People swung in and out of offices carrying bundles of papers, boxes of papers and occasionally small computers. Four rows of desks stood at formidable attention, placidly standing up to the ebb and flow of people chattering, running and flinging papers from one station to the next. At each desk someone typed furiously away at the old, bulky computers that had been donated to the school towards the dawn of the computer age and never upgraded. The poor typists had to shovel aside the mountains of paper that continuously buried the papers they were working on.

In all, the administrations building of St. Bart's looked more like a stock exchange than any part of a hospital.

In the center of the disaster, a man bounced from desk to desk, dancing his way past people rushing to get from point A to point B, occasionally taking someone by the arm and whispering commands in their ear and then parting in a hurry.

He floated towards the front of the desks and paused, noticing Sherlock and John for the first time, and He stopped drifting and stood, rooted in place. John could see his interest in the rest of his work affairs dissolve before his very eyes, and he stood calm in the face of the massive storm of paper work.

He appeared to have something important to say, perhaps something sinister, or helpful, or something to make him seem more important and omniscient to their investigation. But he cleared his throat, took a look around and said plainly "Can I help you?"

Sherlock stared at him; blatantly stared at him.

The telephone behind him rang, and the man turned on his heels and leapt to answer it.

"Hello? Yes, yes, you have my blessing. No, Andre, And-rey; I don't know how many times I have to school you in French before you get the accent right. Alright, ciao." He hung up.

He looked up and found Sherlock wading through the chaos at him, and instantly as he passed the disaster quelled. People looked up to the man dressed in black with the lustrous wings which still glittered with beads of rain and stopped moving, stopped working, and stopped breathing with awe.

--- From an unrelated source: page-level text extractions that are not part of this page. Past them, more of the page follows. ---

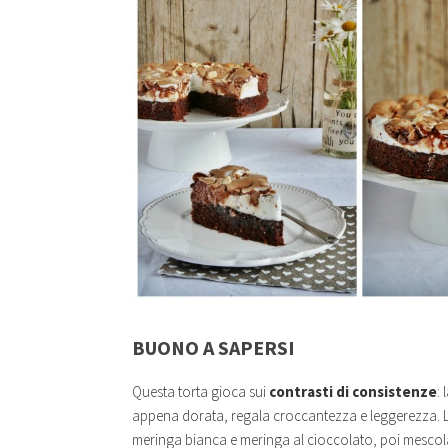
BUONO A SAPERSI
Questa torta gioca sui
contrasti di consistenze
:
appena dorata, regala croccantezza e leggerezza. L’
meringa bianca e meringa al cioccolato, poi mescolan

It was like the parting of the red sea: people clutched their papers against their breasts like the white foam and the shuffling became the roar of an ocean wave.

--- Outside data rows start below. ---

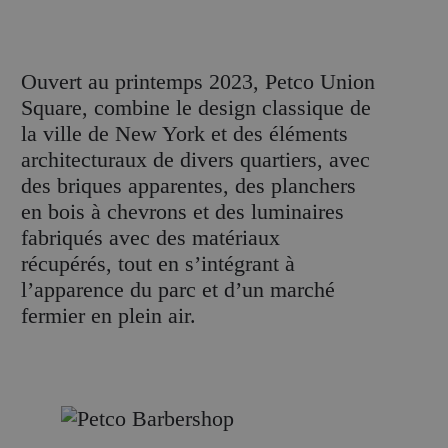
Ouvert au printemps 2023, Petco Union
Square, combine le design classique de
la ville de New York et des éléments
architecturaux de divers quartiers, avec
des briques apparentes, des planchers
en bois à chevrons et des luminaires
fabriqués avec des matériaux
récupérés, tout en s’intégrant à
l’apparence du parc et d’un marché
fermier en plein air.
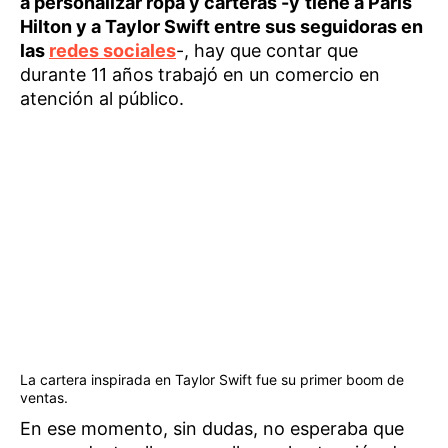
a personalizar ropa y carteras -y
tiene a Paris
Hilton y a Taylor Swift entre sus seguidoras en
las
redes sociales
-, hay que contar que
durante 11 años trabajó en un comercio en
atención al público.
La cartera inspirada en Taylor Swift fue su primer boom de
ventas.
En ese momento, sin dudas, no esperaba que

One brave woman whispered "Isn't that the Winglock Wonder?" but her voice was lost in the utter stillness of the room. Sherlock demanded tribute, demanded reverie and silence was his constant companion. All eyes were magnetically pulled to the most powerful object in the room, his domineering face perched majestically on the strong regal shoulders quivering with barely masked potential for flight and ascension.

He gazed down upon the man, who had also been struck by something of awe, and asked: "Might there be somewhere we can talk in private?"

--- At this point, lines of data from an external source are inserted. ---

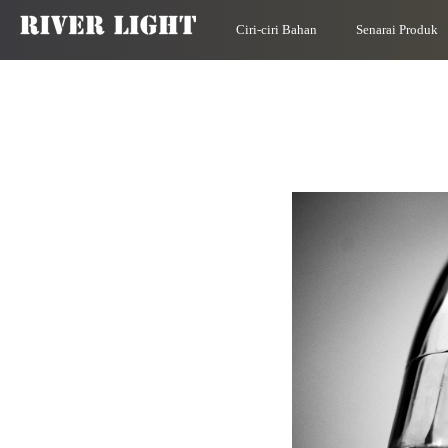
Ciri-ciri Bahan
Senarai Produk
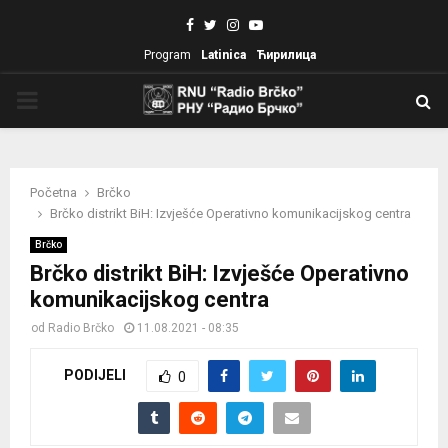
Facebook
Twitter
Instagram
Youtube
Program
Latinica
Ћирилица
PRIMARY
MENU
Početna
Brčko
Brčko distrikt BiH: Izvješće Operativno komunikacijskog centra
Brčko
Brčko distrikt BiH: Izvješće Operativno
komunikacijskog centra
od
Radio Brčko
11.08.2021 - 08:35
PODIJELI
0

Reality regained its hold on the floor; people crept nimbly along behind and in front of him and business continued, at a much slower, reverential pace and with a quiet, worshipful hush.

John toyed with his thumb behind his back nervously. He always felt uncomfortable whenever Sherlock quieted a room, yet he could never tell just how it was done.

The man sputtered, "Certainly, my office is at the corner." And he led Sherlock with unsteady legs through the crowd of slow moving workers.